When I accepted a preaching gig this summer (a first since retirement nearly five years ago) it was for two Sundays, one in July and one in August. I kinda knew the second one was always iffy. I’m not everyone’s cup of tea, especially in these years since leaving church, seeing the brutal truth of Amerikkka, and losing my nice.
So I can’t say that I was surprised by the disinvitation that arrived on Saturday. I had preached my one sermon and named, as clearly as I could, the gospel call to repentance of the sin of white supremacy (text of sermon here) based on the assigned lectionary text. What has been surprising is the sweet outpouring of support from my virtual community when I shared the disinvitation on Facebook and the subsequent uptick in reading of the manuscript. If the goal was to foster conversations about whiteness, white supremacy, and the gospel imperative of justice, the disinvitation was probably more success than the original sermon itself. In the ensuing conversation, I was also reminded both of what I treasured of church… and why I had to leave.
This morning I awoke thinking about the verb choice in the letter: upsetting. The “message from the pulpit was upsetting to many”. As I awaken this morning holding that word, I find myself amused. In all the years of writing and sharing sermons, never was I able to so effectively prod folk from a place of comfort. For better or worse, on this ill-fate re-entry I managed to move a community so thoroughly that I got myself run out of town. And I know that means I am in good company.
More I am thinking about the privilege inherent in the message. While Black mothers and grandmothers are burying children whose lives are literally taken by systemic violence, white mothers and grandmothers are concerned when their comfort is disturbed. I am reminded of a time in parish ministry when one Black mom was having to face “the talk” with her son and another white mom was upset that a children’s story about civil rights used in church included the word bomb. Really. Black children were killed by white people’s bombs and a white mother can still demand (and receive) space free of even the word. Our presumed privilege to not be upset is the epitome of whiteness.

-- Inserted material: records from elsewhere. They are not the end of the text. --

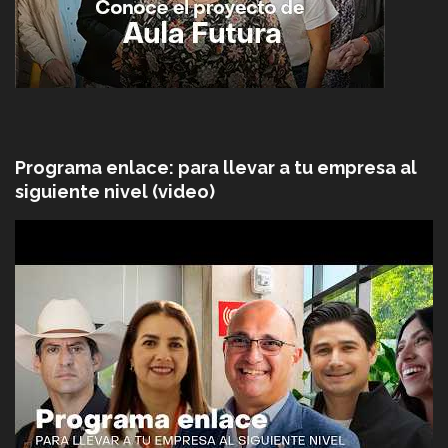
Programa enlace: para llevar a tu empresa al
siguiente nivel (video)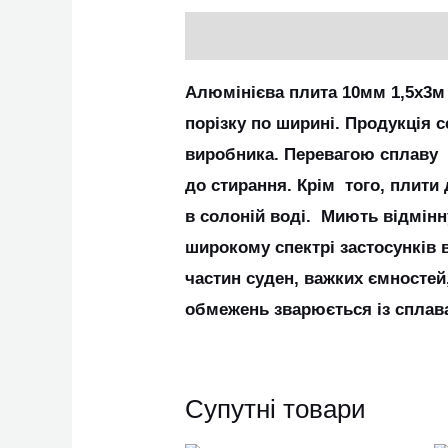
Опис
Алюмінієва плита 10мм 1,5х3м 
порізку по ширині. Продукція с
виробника. Перевагою сплаву 5
до стирання. Крім того, плити
в солоній воді. Миють відмін
широкому спектрі застосунків 
частин суден, важких ємностей
обмежень зварюється із сплавам
Супутні товари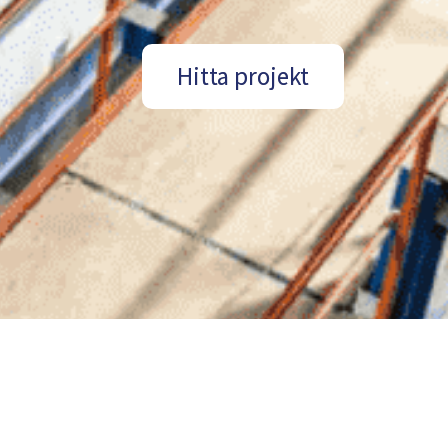
Hitta projekt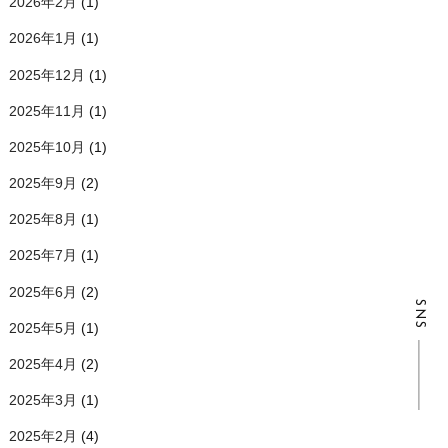
2026年2月
(1)
2026年1月
(1)
2025年12月
(1)
2025年11月
(1)
2025年10月
(1)
2025年9月
(2)
2025年8月
(1)
2025年7月
(1)
2025年6月
(2)
SNS
2025年5月
(1)
2025年4月
(2)
2025年3月
(1)
2025年2月
(4)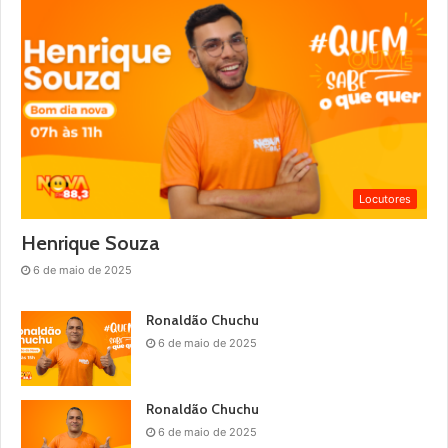
Locutores
Henrique Souza
6 de maio de 2025
Ronaldão Chuchu
6 de maio de 2025
Ronaldão Chuchu
6 de maio de 2025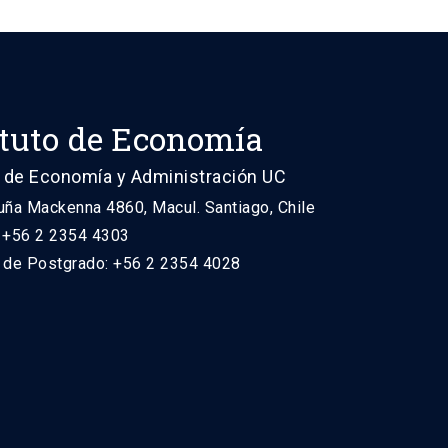
ituto de Economía
 de Economía y Administración UC
uña Mackenna 4860, Macul. Santiago, Chile
: +56 2 2354 4303
n de Postgrado: +56 2 2354 4028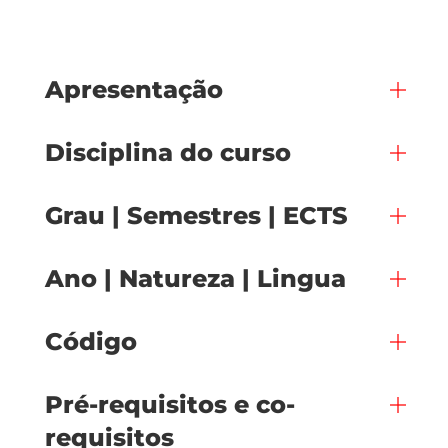
Apresentação
Disciplina do curso
Grau | Semestres | ECTS
Ano | Natureza | Lingua
Código
Pré-requisitos e co-
requisitos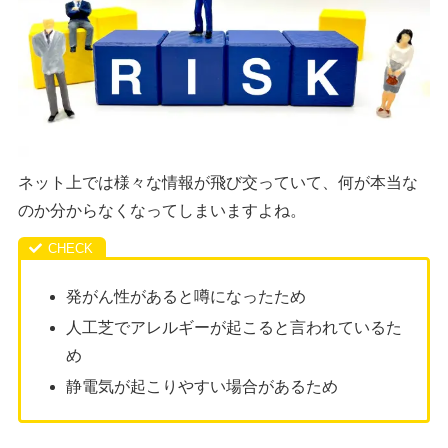
ネット上では様々な情報が飛び交っていて、何が本当な
のか分からなくなってしまいますよね。
発がん性があると噂になったため
人工芝でアレルギーが起こると言われているた
め
静電気が起こりやすい場合があるため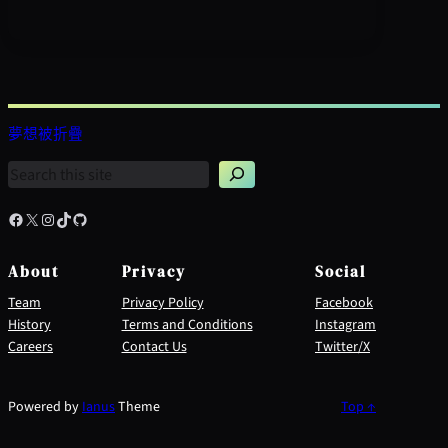
夢想被折疊
搜
尋
Facebook
X
Instagram
TikTok
GitHub
About
Privacy
Social
Team
Privacy Policy
Facebook
History
Terms and Conditions
Instagram
Careers
Contact Us
Twitter/X
Powered by
Ianus
Theme
Top ↑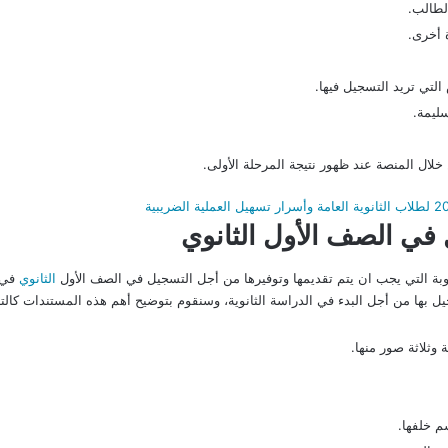
الطالب.
 أخرى.
لتي تريد التسجيل فيها.
ليمة.
ال المنصة عند ظهور نتيجة المرحلة الأولى.
 في الصف الأول الثانوي
بة التي يجب ان يتم تقديمها وتوفيرها من أجل التسجيل في الصف الأول
الثانوي
في 
بها من أجل البدء في الدراسة الثانوية، وسنقوم بتوضيح أهم هذه المستندات كالتا
وثلاثة صور منها.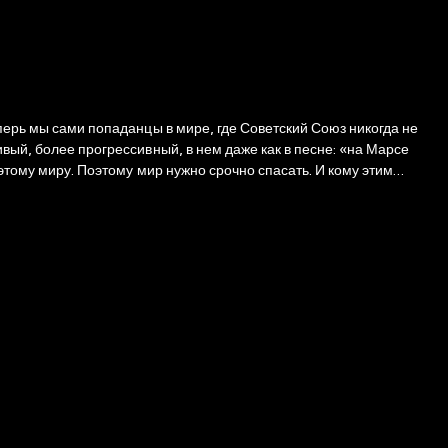
еперь мы сами попаданцы в мире, где Советский Союз никогда не
вый, более прогрессивный, в нем даже как в песне: «на Марсе
этому миру. Поэтому мир нужно срочно спасать. И кому этим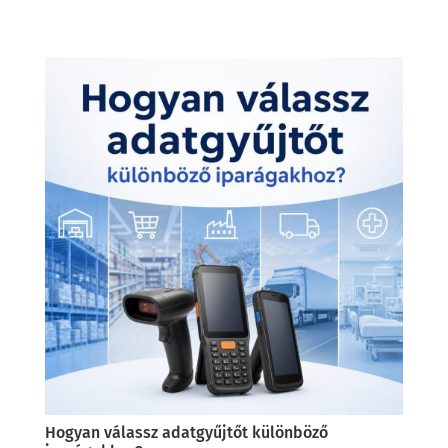
Hogyan válassz adatgyűjtőt különböző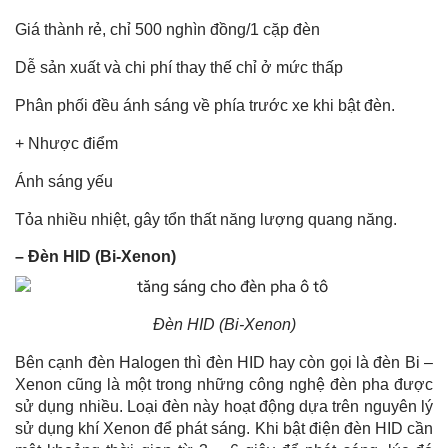
Giá thành rẻ, chỉ 500 nghìn đồng/1 cặp đèn
Dễ sản xuất và chi phí thay thế chỉ ở mức thấp
Phân phối đều ánh sáng về phía trước xe khi bật đèn.
+ Nhược điểm
Ánh sáng yếu
Tỏa nhiều nhiệt, gây tổn thất năng lượng quang năng.
– Đèn HID (Bi-Xenon)
Đèn HID (Bi-Xenon)
Bên cạnh đèn Halogen thì đèn HID hay còn gọi là đèn Bi –
Xenon cũng là một trong những công nghệ đèn pha được
sử dụng nhiều. Loại đèn này hoạt động dựa trên nguyên lý
sử dụng khí Xenon để phát sáng. Khi bật điện đèn HID cần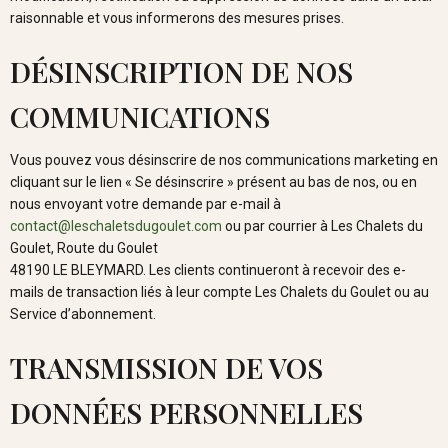
raisonnable et vous informerons des mesures prises.
DÉSINSCRIPTION DE NOS
COMMUNICATIONS
Vous pouvez vous désinscrire de nos communications marketing en
cliquant sur le lien « Se désinscrire » présent au bas de nos, ou en
nous envoyant votre demande par e-mail à
contact@leschaletsdugoulet.com
ou par courrier à Les Chalets du
Goulet, Route du Goulet
48190 LE BLEYMARD. Les clients continueront à recevoir des e-
mails de transaction liés à leur compte Les Chalets du Goulet ou au
Service d’abonnement.
TRANSMISSION DE VOS
DONNÉES PERSONNELLES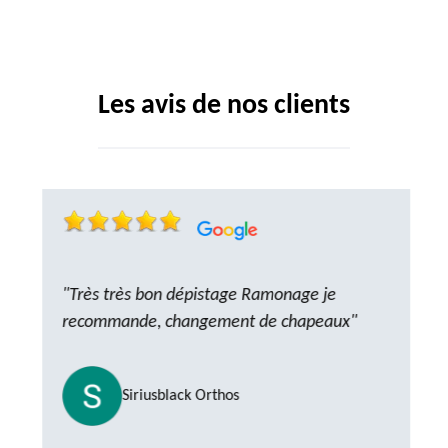
Les avis de nos clients
"Très très bon dépistage Ramonage je
recommande, changement de chapeaux"
Siriusblack Orthos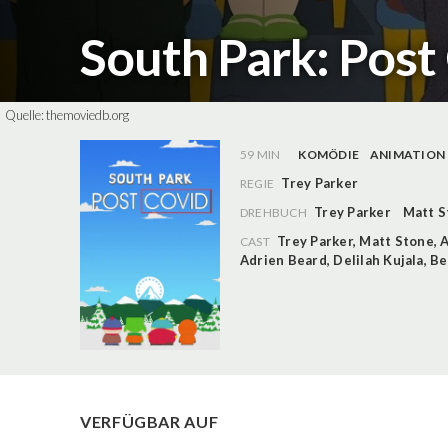
South Park: Post
Quelle:
themoviedb.org
59 MIN
KOMÖDIE
ANIMATION
Trey Parker
REGIE
Trey Parker
Matt S
DREHBUCH
Trey Parker
,
Matt Stone
,
A
CAST
Adrien Beard
,
Delilah Kujala
,
Be
VERFÜGBAR AUF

What is clear to me on the 24th day of this 56th trek around the sun is that being upset is symptomatic and necessary if (as white folks) we are ever going to face the evil with which we swim. While I like roses and tranquility and warm fuzzies just as much as everyone else, I am keenly aware that Rome is burning and we (white folk) are still blithely throwing gasoline on the fire. Though no doubt upsetting, the biblical mandate for justice is clear and so too the call to speak out. While it may well be too late for Rome, I can sleep at night only insofar as I have joined my voice with others calling for a new and just world order.
And this week I’m sleeping much better than I have in a very long time.